**Exercise description**: Omit every image, and transcribe the remaining entries exactly as given.

**Material for the task**:
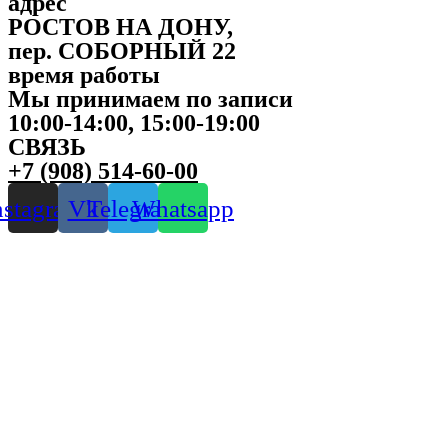
адрес
РОСТОВ НА ДОНУ,
пер. СОБОРНЫЙ 22
время работы
Мы принимаем по записи
10:00-14:00, 15:00-19:00
СВЯЗЬ
+7 (908) 514-60-00
nstagram
Vk
Telegram
Whatsapp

**Output**:
адрес
РОСТОВ НА ДОНУ,
пер. СОБОРНЫЙ 22
время работы
Мы принимаем по записи
10:00-14:00, 15:00-19:00
СВЯЗЬ
+7 (908) 514-60-00
nstagram
Vk
Telegram
Whatsapp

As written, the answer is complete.